▶ **Records**
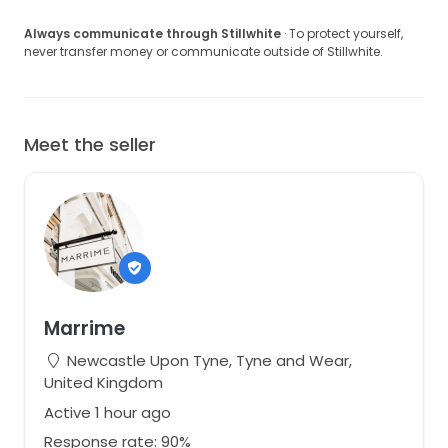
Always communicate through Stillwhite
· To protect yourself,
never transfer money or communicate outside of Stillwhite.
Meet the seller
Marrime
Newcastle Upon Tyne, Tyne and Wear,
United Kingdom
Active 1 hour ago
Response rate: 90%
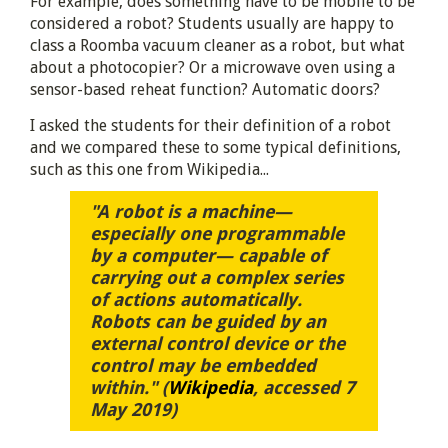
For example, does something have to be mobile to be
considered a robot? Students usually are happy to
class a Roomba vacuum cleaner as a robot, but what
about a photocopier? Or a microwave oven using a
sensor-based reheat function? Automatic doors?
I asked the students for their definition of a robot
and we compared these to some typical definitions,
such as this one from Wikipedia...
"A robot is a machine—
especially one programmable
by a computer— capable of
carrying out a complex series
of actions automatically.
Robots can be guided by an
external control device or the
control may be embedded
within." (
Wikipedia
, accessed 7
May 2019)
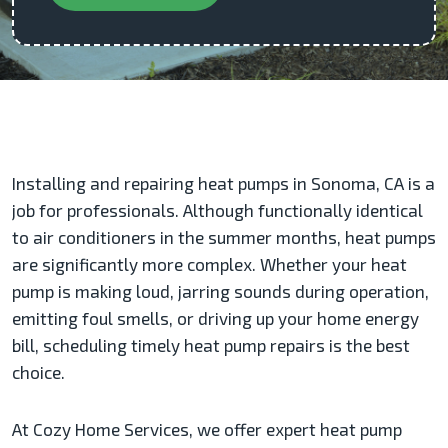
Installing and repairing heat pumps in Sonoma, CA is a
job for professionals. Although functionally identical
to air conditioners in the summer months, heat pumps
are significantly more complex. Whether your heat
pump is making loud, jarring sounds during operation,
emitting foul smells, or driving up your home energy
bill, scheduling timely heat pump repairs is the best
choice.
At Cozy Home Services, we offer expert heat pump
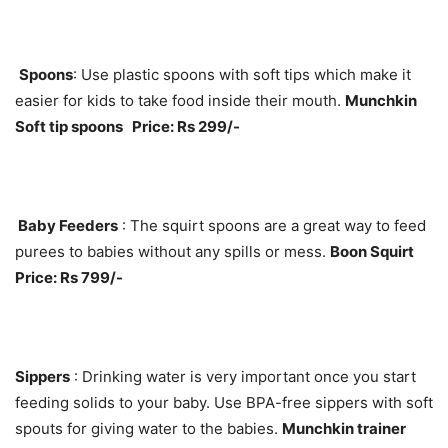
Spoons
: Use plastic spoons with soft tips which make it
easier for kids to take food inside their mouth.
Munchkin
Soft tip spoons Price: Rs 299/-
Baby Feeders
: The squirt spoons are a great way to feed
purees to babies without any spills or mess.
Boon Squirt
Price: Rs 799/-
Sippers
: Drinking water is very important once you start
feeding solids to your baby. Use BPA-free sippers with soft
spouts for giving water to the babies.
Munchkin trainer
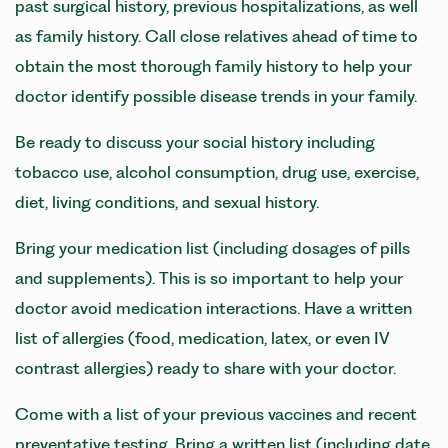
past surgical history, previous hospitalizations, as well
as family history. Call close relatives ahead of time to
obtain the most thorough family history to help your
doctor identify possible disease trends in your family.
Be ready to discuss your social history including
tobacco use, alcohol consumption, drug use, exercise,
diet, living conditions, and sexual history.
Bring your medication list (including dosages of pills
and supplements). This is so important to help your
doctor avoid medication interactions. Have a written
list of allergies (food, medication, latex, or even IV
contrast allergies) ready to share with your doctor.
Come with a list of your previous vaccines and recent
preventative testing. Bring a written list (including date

▶ **What the exercise asks**
Only exact copies are wanted here. Write out the lines from the one containing "spouts for giving water to the babies." through the end of the material and no others, omitting all pictures.

▶ **Task output**
spouts for giving water to the babies.
Munchkin trainer
past surgical history, previous hospitalizations, as well
as family history. Call close relatives ahead of time to
obtain the most thorough family history to help your
doctor identify possible disease trends in your family.
Be ready to discuss your social history including
tobacco use, alcohol consumption, drug use, exercise,
diet, living conditions, and sexual history.
Bring your medication list (including dosages of pills
and supplements). This is so important to help your
doctor avoid medication interactions. Have a written
list of allergies (food, medication, latex, or even IV
contrast allergies) ready to share with your doctor.
Come with a list of your previous vaccines and recent
preventative testing. Bring a written list (including date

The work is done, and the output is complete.